Une commande est à l'origine de Mon usine est un roman. Celle d'un groupe de salariés de l'entreprise pharmaceutique Sanofi-Aventis qui s'est battu durant six ans pour la survie d'un centre de recherche, à Romainville, en région parisienne. « Nous avons ressenti un très grand sentiment d'injustice face à la fermeture de ce site non déficitaire qui oeuvrait, de surcroît, pour la santé de tous, témoigne Annick Lacour, ex-technicienne de ce laboratoire, militante CGT et cheville ouvrière de cette aventure éditoriale. Nous avions besoin d'exprimer notre souffrance. Pièce de théâtre, film... Après réflexion, nous avons opté pour un livre de témoignages. Et nous avons recruté Sylvain pour l'écrire. » Assis aux côtés d'Annick dans le bar parisien où nous avons rendez-vous, Sylvain Rossignol renchérit : « La question de la perte du travail me passionne, dit-il. Parce que l'on se construit à travers le travail dans ce que l'on a de plus intime. »

De formation scientifique, Sylvain Rossignol écrit des nouvelles. Il a connu deux fois le chômage et assure des formations auprès de militants syndicaux et de comités d'entreprise.
Après un an d'enquête et une soixantaine d'interviews, Sylvain Rossignol a choisi d'écrire un roman. « J'étais pétrifié à l'idée de trahir leur point de vue. En passant par des personnages fictifs, j'ai pu prendre de la distance et raconter à ma façon comment les liens humains se tissent autour du travail. »

Mon usine est un roman démarre le 18 septembre 1967. Titulaires d'un brevet d'études industrielles en chimie, Franck, Isabelle et Dino entament leur première journée de travail à Romainville.
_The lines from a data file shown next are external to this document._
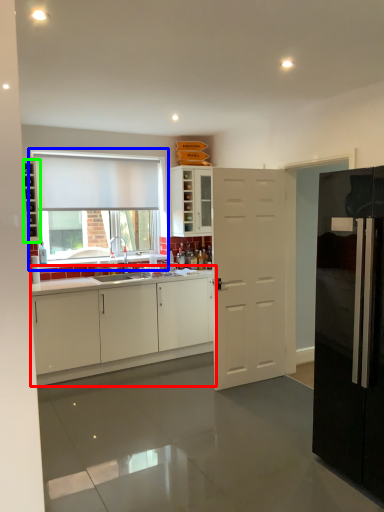 Question: Which object is positioned farthest from cabinetry (highlighted by a red box)? Select from window (highlighted by a blue box) and shelf (highlighted by a green box).

Choices:
 (A) window
 (B) shelf

Answer: (B) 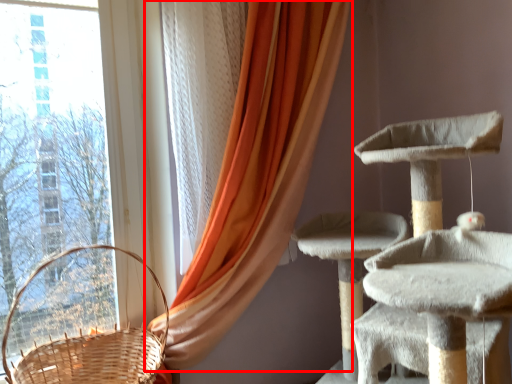 Question: Observing the image, what is the correct spatial positioning of curtain (annotated by the red box) in reference to basket?

Choices:
 (A) right
 (B) left

Answer: (A) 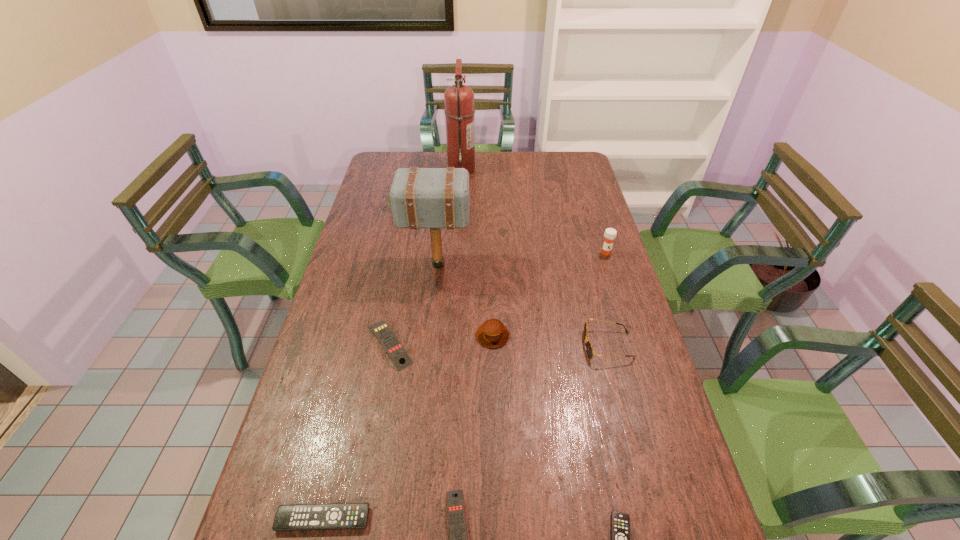 The height and width of the screenshot is (540, 960). Find the location of `blank space located 0.050m on the lenses of the black sunglasses`. blank space located 0.050m on the lenses of the black sunglasses is located at coordinates (566, 346).

Identify the location of vacant space located on the lenses of the black sunglasses. (545, 346).

Where is `vacant space situated 0.060m on the back of the tallest remote control`? This screenshot has height=540, width=960. vacant space situated 0.060m on the back of the tallest remote control is located at coordinates pos(396,305).

Identify the location of blank area located 0.200m on the back of the bigger black remote control. (347, 419).

Identify the location of object situated at the far edge. (459, 111).

I want to click on avocado that is at the left edge, so click(389, 197).

Image resolution: width=960 pixels, height=540 pixels. I want to click on medicine situated at the right edge, so click(x=610, y=234).

At what (x,y) coordinates should I click in order to perform the action: click on sunglasses that is at the right edge. Please return your answer as a coordinate pair (x, y). Image resolution: width=960 pixels, height=540 pixels. Looking at the image, I should click on (589, 348).

Where is `vacant space at the far edge of the desktop`? This screenshot has height=540, width=960. vacant space at the far edge of the desktop is located at coordinates (423, 152).

Find the location of a particular element. This screenshot has width=960, height=540. vacant region at the left edge is located at coordinates (307, 437). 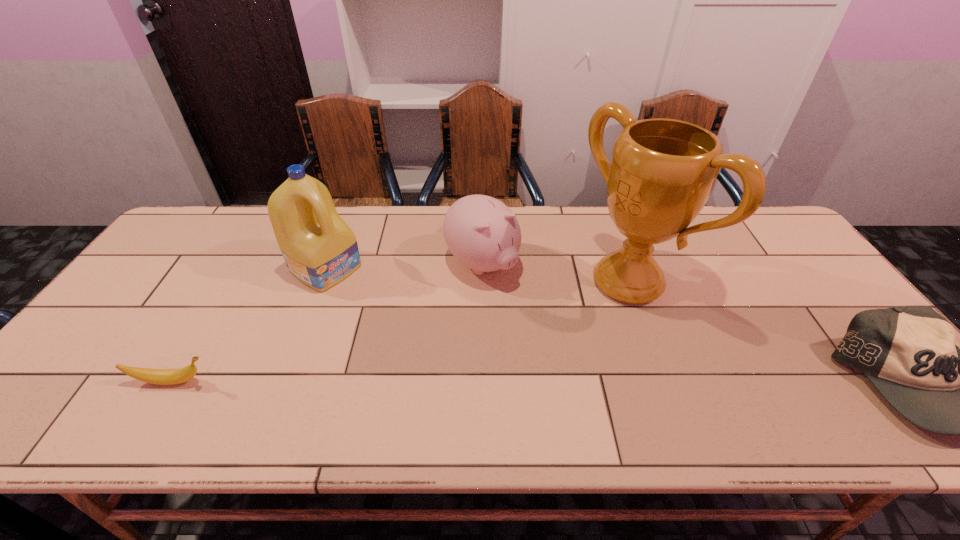 Locate an element on the screen. vacant space on the desktop that is between the leftmost object and the rightmost object and is positioned on the label of the second tallest object is located at coordinates [512, 383].

Locate an element on the screen. This screenshot has width=960, height=540. vacant space on the desktop that is between the shortest object and the baseball cap and is positioned at the snout of the piggy bank is located at coordinates (607, 383).

You are a GUI agent. You are given a task and a screenshot of the screen. Output one action in this format:
    pyautogui.click(x=<x>, y=<y>)
    Task: Click on the vacant space on the desktop that is between the banana and the baseball cap and is positioned on the front of the second object from right to left with the decoration
    This screenshot has height=540, width=960.
    Given the screenshot: What is the action you would take?
    pyautogui.click(x=464, y=383) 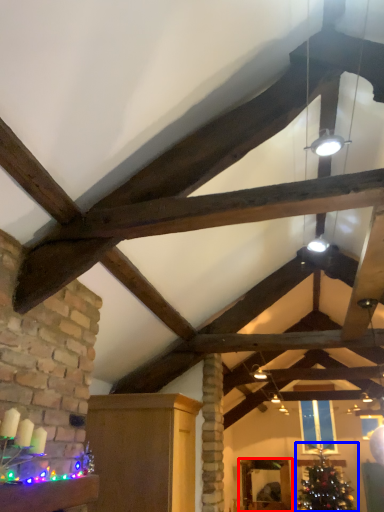 Question: Among these objects, which one is farthest to the camera, furniture (highlighted by a red box) or christmas tree (highlighted by a blue box)?

Choices:
 (A) furniture
 (B) christmas tree

Answer: (A) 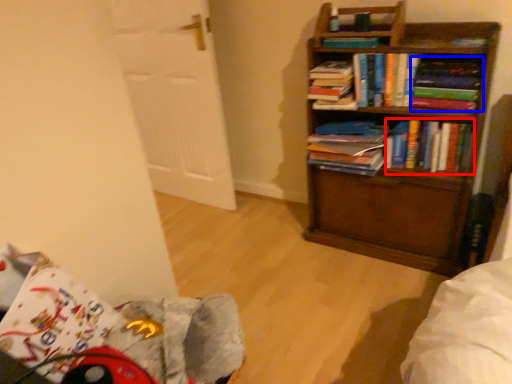 Question: Which object is closer to the camera taking this photo, book (highlighted by a red box) or paperback book (highlighted by a blue box)?

Choices:
 (A) book
 (B) paperback book

Answer: (B) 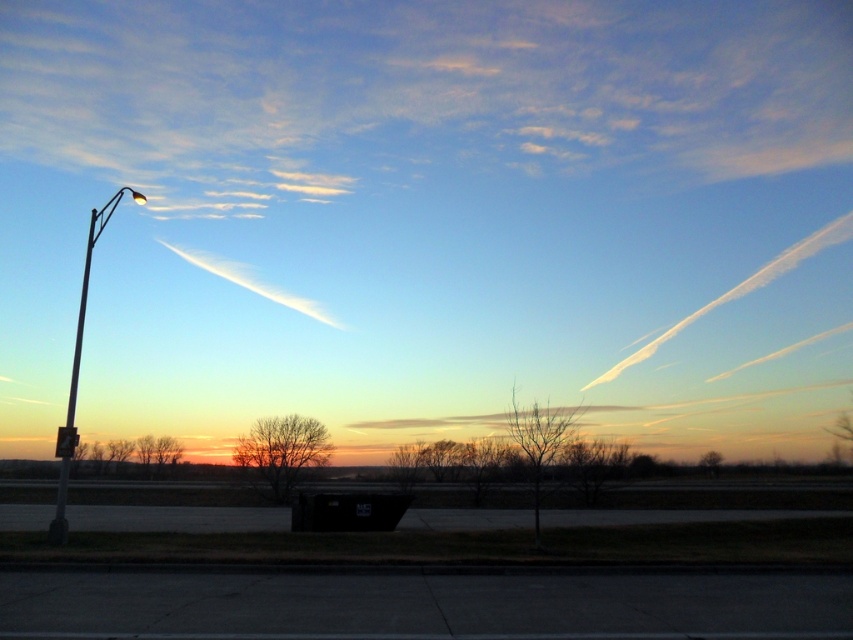 You are standing at the camera position and want to pick up an object. There are two points marked in the image, point 1 at coordinates point (279, 296) and point 2 at coordinates point (631, 408). Which point is closer to you?

Point (279, 296) is closer to the camera than point (631, 408).

You are an astronomer observing the sky and notice two clouds in the image. Which cloud is positioned higher in the sky between the white cotton cloud at upper right and the translucent white cloud at center?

L'entreprise Roussel-Uclaf, fleuron de l'industrie pharmaceutique, est alors pour ses salariés « la maison des hormones et des antibiotiques ». Pierre, le nouveau délégué du personnel CGT, appelle à un arrêt de travail spontané...

Les trajectoires de quelques employés, leur vie personnelle modelée par le travail et leur solidarité de militants forment la trame de cette chronique sociale. C'est à travers eux qu'est racontée l'histoire de cette entreprise jusqu'à sa fermeture définitive, en 2004, avec 660 suppressions d'emplois.

« Ce roman n'est pas le résultat d'une enquête ni un livre d'équilibre, précise Sylvain Rossignol. Je n'ai pas cherché à rencontrer la direction. C'est le regard des salariés et des militants que je rapporte. Je connais beaucoup de militants syndicaux et je n'ai pas d'eux une vision idyllique. Mais j'ai été frappé, dans cette histoire, par la férocité de la discrimination syndicale. »

Les salariés se reconnaîtront-ils dans ce roman ? C'était la principale inquiétude de Sylvain et Annick après la publication du livre, fin mai ! Je me suis permis de les rassurer : j'ai dévoré cet ouvrage de 400 pages. Ce livre passionnera tous ceux qui s'intéressent au monde de l'économie et aux liens de solidarité qui se forgent dans le travail. On y puise la force de ne pas subir !   n

ISABELLE MARCHAND n

Mon usine est un roman, de Sylvain Rossignol, Ed. la Découverte ; 21 E.